Fixing her telescope on the motionless form, that she might see it at
once when the morning came, Watho went down from the tower to
Photogen's room. He was much better by this time, and before she left
him, he had resolved to leave the castle that very night. The darkness
was terrible indeed, but Watho was worse than even the darkness, and
he could not escape in the day. As soon, therefore, as the house
seemed still, he tightened his belt, hung to it his hunting-knife, put
a flask of wine and some bread in his pocket, and took his bow and
arrows. He got from the house, and made his way at once up to the
plain. But what with his illness, the terrors of the night, and his
dread of the wild beasts, when he got to the level he could not walk a
step further, and sat down, thinking it better to die than to live. In
spite of his fears, however, sleep contrived to overcome him, and he
fell at full length on the soft grass.

He had not slept long when he woke with such a strange sense of
comfort and security, that he thought the dawn at least must have
arrived. But it was dark night about him. And the sky--no, it was not
the sky, but the blue eyes of his naiad looking down upon him! Once
more he lay with his head in her lap, and all was well, for plainly
the girl feared the darkness as little as he the day.

"Thank you," he said. "You are like live armour to my heart; you keep
the fear off me. I have been very ill since then. Did you come up out
of the river when you saw me cross?"

"I don't live in the water," she answered. "I live under the pale
lamp, and I die under the bright one."

"Ah, yes! I understand now," he returned. "I would not have behaved as
I did last time if I had understood; but I thought you were mocking
me; and I am so made that I cannot help being frightened at the
darkness. I beg your pardon for leaving you as I did, for, as I say, I
did not understand. Now I believe you were really frightened. Were
you not?"

"I was, indeed," answered Nycteris, "and shall be again. But why you
should be, I cannot in the least understand. You must know how gentle
and sweet the darkness is, how kind and friendly, how soft and
velvety! It holds you to its bosom and loves you. A little while ago,
I lay faint and dying under your hot lamp.--What is it you call it?"

"The sun," murmured Photogen: "how I wish he would make haste!"

"Ah! do not wish that. Do not, for my sake, hurry him.
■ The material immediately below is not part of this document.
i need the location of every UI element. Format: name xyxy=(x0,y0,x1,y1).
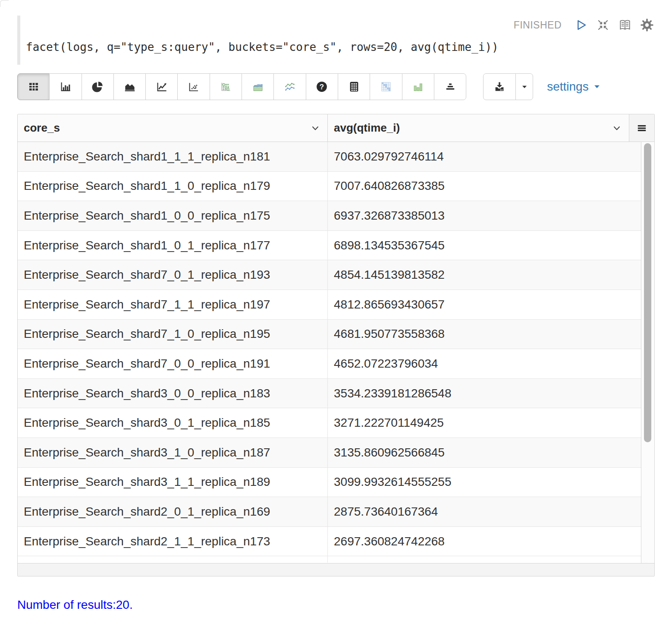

I can take care
of you from the darkness, but I have no one to take care of me from
the light.--As I was telling you, I lay dying in the sun. All at once
I drew a deep breath. A cool wind came and ran over my face. I looked
up. The torture was gone, for the death-lamp itself was gone. I hope
he does not die and grow brighter yet. My terrible headache was all
gone, and my sight was come back. I felt as if I were new made. But I
did not get up at once, for I was tired still. The grass grew cool
about me, and turned soft in colour. Something wet came upon it, and
it was now so pleasant to my feet, that I rose and ran about. And when
I had been running about a long time, all at once I found you lying,
just as I had been lying a little while before. So I sat down beside
you to take care of you, till your life--and my death--should come
again."

"How good you are, you beautiful creature!--Why, you forgave me before
ever I asked you!" cried Photogen.

Thus they fell a talking, and he told her what he knew of his history,
and she told him what she knew of hers, and they agreed they must get
away from Watho as far as ever they could.

"And we must set out at once," said Nycteris.

"The moment the morning comes," returned Photogen.

"We must not wait for the morning," said Nycteris, "for then I shall
not be able to move, and what would you do the next night? Besides,
Watho sees best in the daytime. Indeed, you must come now,
Photogen.--You must."

"I can not; I dare not," said Photogen. "I cannot move. If I but lift
my head from your lap, the very sickness of terror seizes me."